As fish stocks around Taiwan and across the globe continue to shrink in number, the problem of overfishing grows larger

By David Momphard  /  STAFF REPORTER

Taiwan will meet with Japan next week to try and calm the waters surrounding the disputed Diaoyutai (釣魚台) archipelago. Both countries, as well as China, claim ownership of the island chain. And though the islands themselves are nearly deserted, the waters around them are an historic fishing ground.

But the recent headlines created by frustrated fishermen and crusading politicians have ignored a larger problem with the Diaoyutai archipelago: the fish being fought over are dwindling in number.

According to both government agencies and nongovernmental organizations, the amount of fish caught around the Diaoyutais -- as with all fishing grounds around the world -- has dropped as a result of overfishing. The bigger problem, they say, isn't that fishermen's rights are being impinged, but rather that fishermen have plied their trade all too well.

Of course, the dispute surrounding the Diaoyutais is about more than fishing rights. Issues of sovereignty and the protection of exclusive economic zones become more important given the prospect that the islands may be a potential source of oil. But the fish that swim through the waters there care nothing about sovereignty or economic zones.
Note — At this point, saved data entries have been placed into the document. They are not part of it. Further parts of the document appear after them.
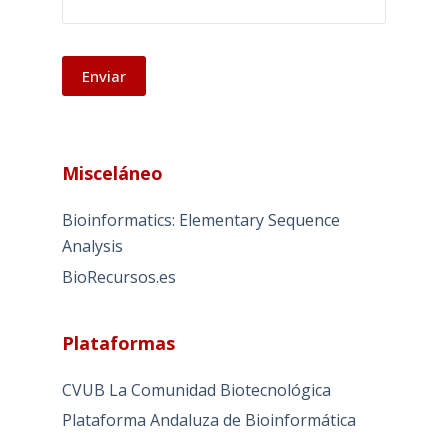
A
l
Misceláneo
t
e
Bioinformatics: Elementary Sequence
r
Analysis
n
BioRecursos.es
a
t
i
Plataformas
v
e
CVUB La Comunidad Biotecnológica
:
Plataforma Andaluza de Bioinformática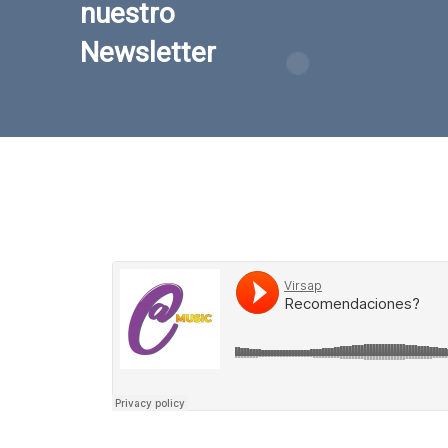
nuestro
Newsletter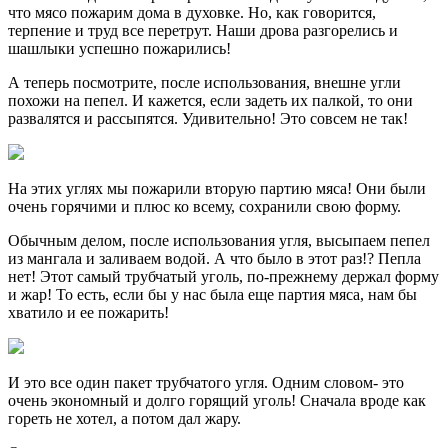
что мясо пожарим дома в духовке. Но, как говорится,
терпение и труд все перетрут. Наши дрова разгорелись и
шашлыки успешно пожарились!
А теперь посмотрите, после использования, внешне угли
похожи на пепел. И кажется, если задеть их палкой, то они
развалятся и рассыпятся. Удивительно! Это совсем не так!
На этих углях мы пожарили вторую партию мяса! Они были
очень горячими и плюс ко всему, сохранили свою форму.
Обычным делом, после использования угля, высыпаем пепел
из мангала и заливаем водой. А что было в этот раз!? Пепла
нет! Этот самый трубчатый уголь, по-прежнему держал форму
и жар! То есть, если бы у нас была еще партия мяса, нам бы
хватило и ее пожарить!
И это все один пакет трубчатого угля. Одним словом- это
очень экономный и долго горящий уголь! Сначала вроде как
гореть не хотел, а потом дал жару.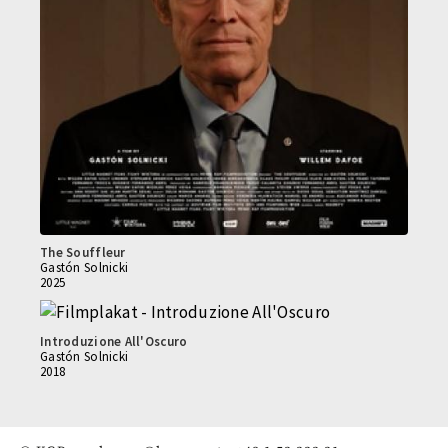
The Souffleur
Gastón Solnicki
2025
Introduzione All'Oscuro
Gastón Solnicki
2018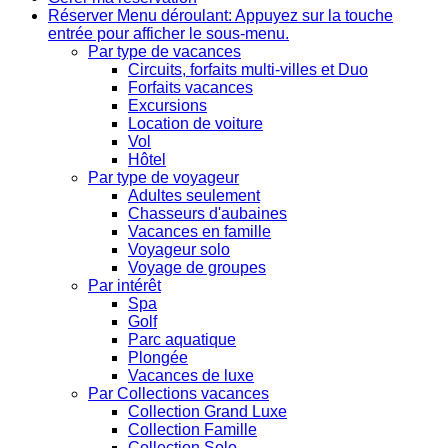
Réserver
Menu déroulant: Appuyez sur la touche
entrée pour afficher le sous-menu.
Par type de vacances
Circuits, forfaits multi-villes et Duo
Forfaits vacances
Excursions
Location de voiture
Vol
Hôtel
Par type de voyageur
Adultes seulement
Chasseurs d'aubaines
Vacances en famille
Voyageur solo
Voyage de groupes
Par intérêt
Spa
Golf
Parc aquatique
Plongée
Vacances de luxe
Par Collections vacances
Collection Grand Luxe
Collection Famille
Collection Solo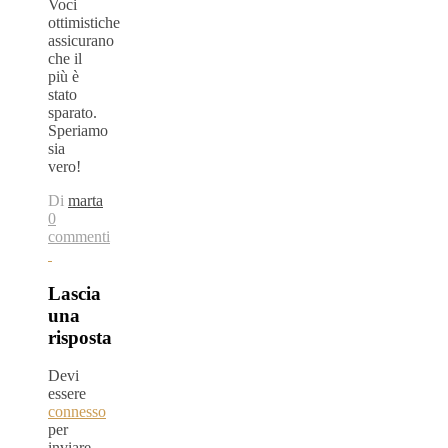
Voci
ottimistiche
assicurano
che il
più è
stato
sparato.
Speriamo
sia
vero!
Di
marta
0
commenti
Lascia
una
risposta
Devi
essere
connesso
per
inviare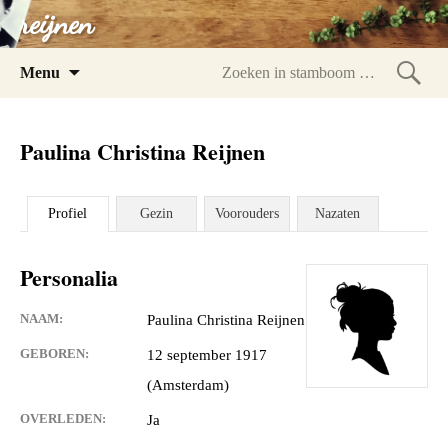
reijnen
Spring
Menu
naar
Zoeke
inhoud
in
Paulina Christina Reijnen
stam
Profiel
Gezin
Voorouders
Nazaten
Personalia
NAAM:
Paulina Christina Reijnen
GEBOREN:
12 september 1917
(Amsterdam)
OVERLEDEN:
Ja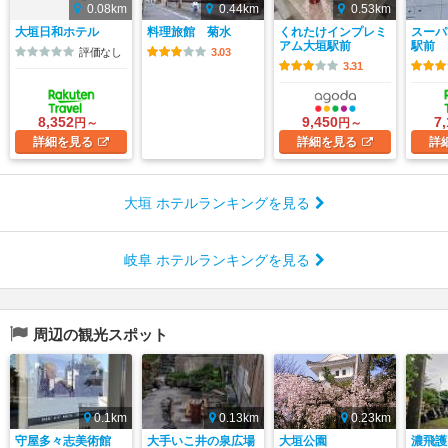
0.08km
0.44km
0.53km
大垣日和ホテル
料理旅館 菊水
くれたけインプレミ
スーパ
アム大垣駅前
駅前
評価なし
3.03
3.31
8,352
9,450
7
円～
円～
詳細
を見る
詳細
を見る
詳
大垣 ホテルランキングを見る
岐阜 ホテルランキングを見る
周辺の観光スポット
0.1km
0.13km
0.23km
守屋多々志美術館
大手いこ井の泉広場
大垣公園
濃飛護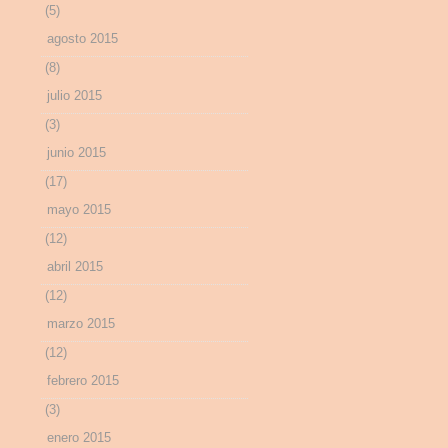
(5)
agosto 2015
(8)
julio 2015
(3)
junio 2015
(17)
mayo 2015
(12)
abril 2015
(12)
marzo 2015
(12)
febrero 2015
(3)
enero 2015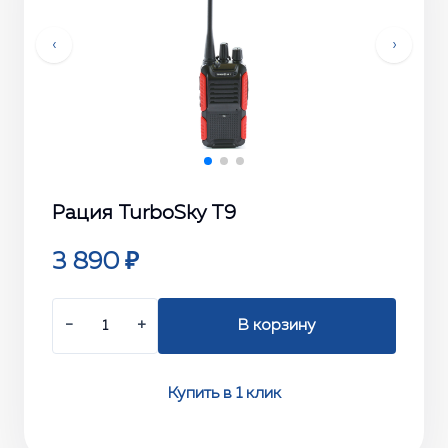
‹
›
Рация TurboSky Т9
3 890 ₽
−
+
В корзину
Купить в 1 клик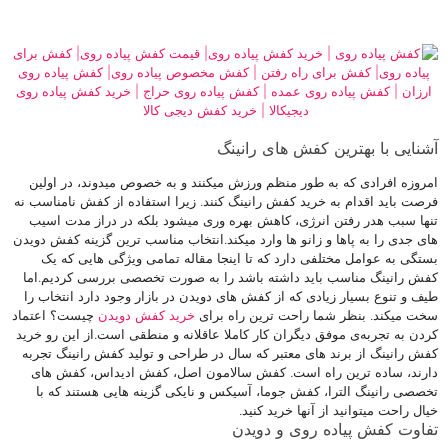
کفش پیاده روی عمده | کفش پیاده روی حراج | خرید کفش پیاده روی دیجیکالا |
خرید کفش دیجی کالا
آشنایی با
بهترین کفش های رانینگ
امروزه افرادی که به طور منظم ورزش میکنند و به خصوص میدوند، در اولین
فرصت باید اقدام به خرید کفش رانینگ کنند. زیرا استفاده از کفش نامناسب نه
تنها سبب هدر رفتن انرژی، کاهش بهره وری میشود بلکه در دراز مدت اسیب
های جدی را به پاها و زانو ها وارد میکند.انتخاب مناسب ترین گزینه کفش دویدن
بستگی به عوامل مختلفی دارد که تا اینجا مقاله تمامی ویژگی هایی که یک
کفش رانینگ مناسب باید داشته باشد را به صورت تخصصی بررسی کردیم.اما
طیف و تنوع بسیار زیادی که از کفش های دویدن در بازار وجود دارد انتخاب را
سخت میکند. بنظر شما راحت ترین راه برای
خرید کفش دویدن
چیست؟ اعتماد
کردن به تجربه‌ی موفق دیگران کار کاملا عاقلانه و منطقی است.از این رو خرید
کفش رانینگ از برند های معتبر که سال در طراحی و تولید کفش رانینگ تجربه
دارند، ساده ترین راه است. کفش سالامون اصل، کفش ادیداس، کفش های
تخصصی رانینگ الترا، کفش جوما، آسیکس و نایکی گزینه هایی هستند که با
خیال راحت میتوانید از آنها خرید کنید.
تفاوت
کفش پیاده روی و دویدن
And one of these fish is valuable enough to cause fishermen not care either.


Few other fish have as much value per pound at market as tuna. In Taiwan, the fishing industry accounted for 1.54 percent of the nation's GDP in 2003, or nearly NT$100 billion. Tuna made up one-third, or NT$33 billion of that amount. The five main commercial species of the fish -- skipjack, yellowfin, bluefin, bigeye and albacore -- are so important to the global fishing industry that they even have five regional fishery management organizations (RFMOs) around the world working together to ensure they continue to thrive.

The question is whether tuna and other species thrive enough. RFMOs rely on data compiled by scientists who essentially guess at the number of tuna and other species. They give their data and recommendations to the RFMOs, who negotiate catch quotas. The number they're looking for is a species' maximum sustainable yield (MSY), or the greatest number of a species that can be caught in a season without depleting its stock.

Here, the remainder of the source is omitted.